*** Block opens ***
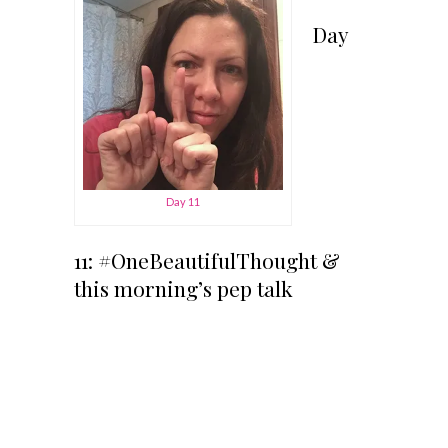
Day
Day 11
11: #OneBeautifulThought &
this morning’s pep talk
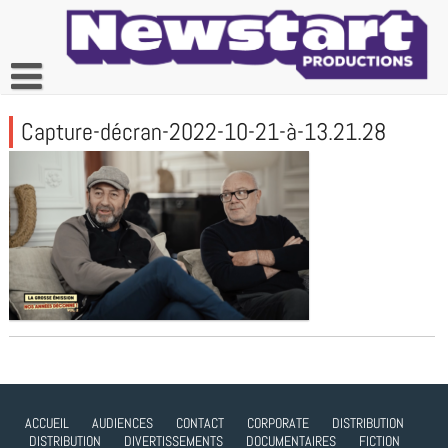
Skip
to
content
Capture-décran-2022-10-21-à-13.21.28
ACCUEIL
AUDIENCES
CONTACT
CORPORATE
DISTRIBUTION
DISTRIBUTION
DIVERTISSEMENTS
DOCUMENTAIRES
FICTION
*** Block closes ***
** Your instructions **
Return each of the lines exactly as they appear above, with no images.

** Task result **
Day
Day 11
11: #OneBeautifulThought &
this morning’s pep talk
Skip
to
content
Capture-décran-2022-10-21-à-13.21.28
ACCUEIL
AUDIENCES
CONTACT
CORPORATE
DISTRIBUTION
DISTRIBUTION
DIVERTISSEMENTS
DOCUMENTAIRES
FICTION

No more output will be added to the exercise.